The ESGBP has observed the nature and distribution of grizzly bear dens since the initiation of the project in 1994. In particular, research has focused on identifying the characteristics of den sites used by radio-collared grizzly bears. In the fall, den sites are located with the use of aerial telemetry. The dens are then visited in the spring after the bears have moved on to spring feeding sites.
Grizzly bears almost always dig their own dens but, on occasion, they will use a natural chamber such as a cave or hollow tree. One radio-collared female with three cubs used a natural rock cave for several winters. Grizzly bears often show a preference for a particular denning area. On two occasions, old den sites have been found within a few hundred meters of active den sites. Dens are usually dug horizontally into slopes, where the bear flings an incredible shower of rock and rubble out between its legs and down the mountainside. Each den contains a tunnel that opens up into a chamber lined with tree branches, grass or small twigs. Only once in a while will a grizzly bear re-use its den year after year. Most often, the dens collapse after the soil thaws in the spring, and the bear will choose a new den site for the coming winter.
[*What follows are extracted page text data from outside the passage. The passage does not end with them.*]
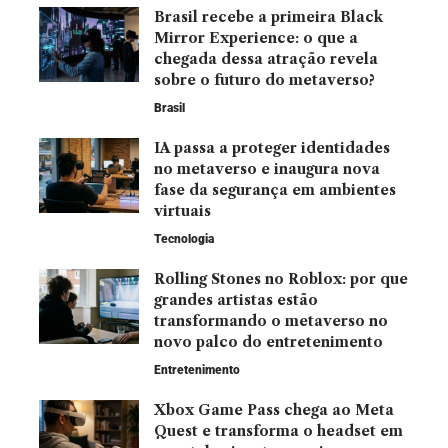
Brasil recebe a primeira Black
Mirror Experience: o que a
chegada dessa atração revela
sobre o futuro do metaverso?
Brasil
IA passa a proteger identidades
no metaverso e inaugura nova
fase da segurança em ambientes
virtuais
Tecnologia
Rolling Stones no Roblox: por que
grandes artistas estão
transformando o metaverso no
novo palco do entretenimento
Entretenimento
Xbox Game Pass chega ao Meta
Quest e transforma o headset em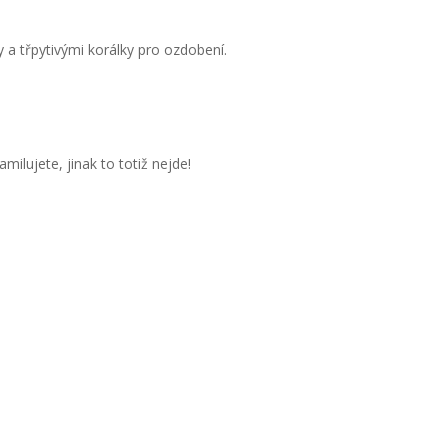
 a třpytivými korálky pro ozdobení.
milujete, jinak to totiž nejde!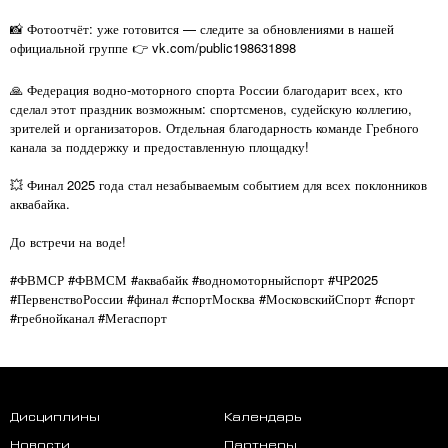
📸 Фотоотчёт: уже готовится — следите за обновлениями в нашей
официальной группе 👉 vk.com/public198631898
🙏 Федерация водно-моторного спорта России благодарит всех, кто
сделал этот праздник возможным: спортсменов, судейскую коллегию,
зрителей и организаторов. Отдельная благодарность команде Гребного
канала за поддержку и предоставленную площадку!
💥 Финал 2025 года стал незабываемым событием для всех поклонников
аквабайка.
До встречи на воде!
#ФВМСР #ФВМСМ #аквабайк #водномоторныйспорт #ЧР2025
#ПервенствоРоссии #финал #спортМосква #МосковскийСпорт #спорт
#гребнойканал #Мегаспорт
Дисциплины
Календарь
Новости
Партнеры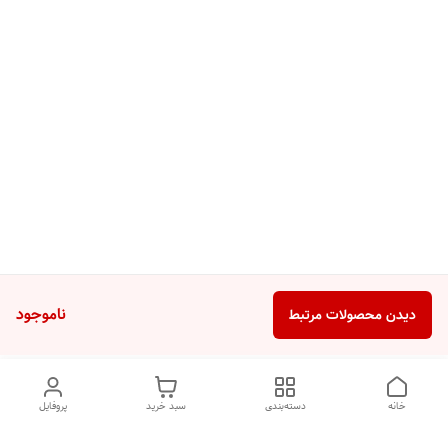
ناموجود
دیدن محصولات مرتبط
خانه
دسته‌بندی
سبد خرید
پروفایل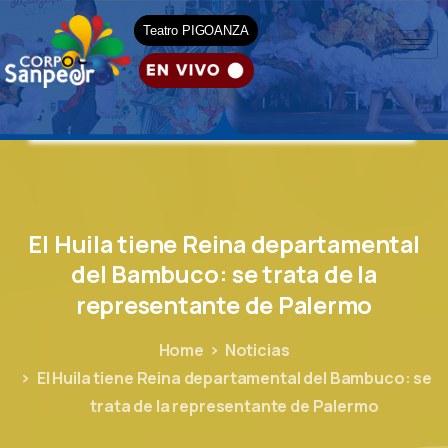
Teatro PIGOANZA
El
Huila
tiene
Reina
departamental
del
Bambuco:
se
trata
de
la
representante
de
Palermo
Home
Noticias
El Huila tiene Reina departamental del Bambuco: se
trata de la representante de Palermo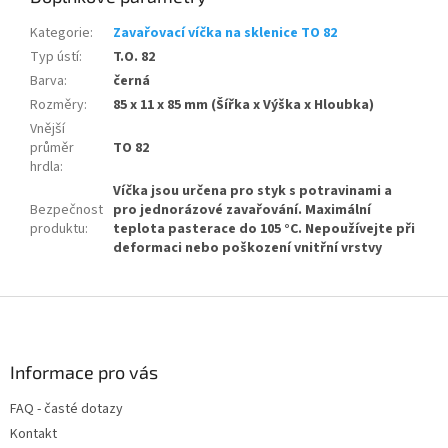
Kategorie
:
Zavařovací víčka na sklenice TO 82
Typ ústí
:
T.O. 82
Barva
:
černá
Rozměry
:
85 x 11 x 85 mm (Šířka x Výška x Hloubka)
Vnější
průměr
TO 82
hrdla
:
Víčka jsou určena pro styk s potravinami a
Bezpečnost
pro jednorázové zavařování. Maximální
produktu
:
teplota pasterace do 105 °C. Nepoužívejte při
deformaci nebo poškození vnitřní vrstvy
Z
á
p
a
Informace pro vás
t
FAQ - časté dotazy
í
Kontakt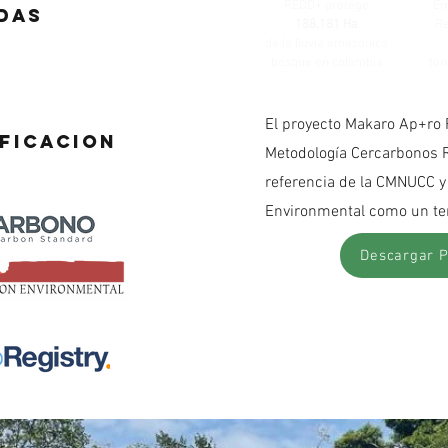
REDD+ protege
Em
das
188.181 Ha
Re
de la lluvia amazónica
bosque en colombia
ton
El proyecto Makaro Ap+ro 
ficacion
Metodología Cercarbonos R
referencia de la CMNUCC y
Environmental como un te
Descargar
A number of standard measurements are taken with each site visit so that den characteristics may be compared. We have found that, on average, the total length of dens, measured from the entrance to the back of the den chamber is about 2m. The average width of the den entrance is 74cm and the average height of the entrance is 56cm. The chamber of the den is usually just large enough for the bear to curl up and turn about. The den chamber can be as wide 1.3m with a maximum average height of 98cm.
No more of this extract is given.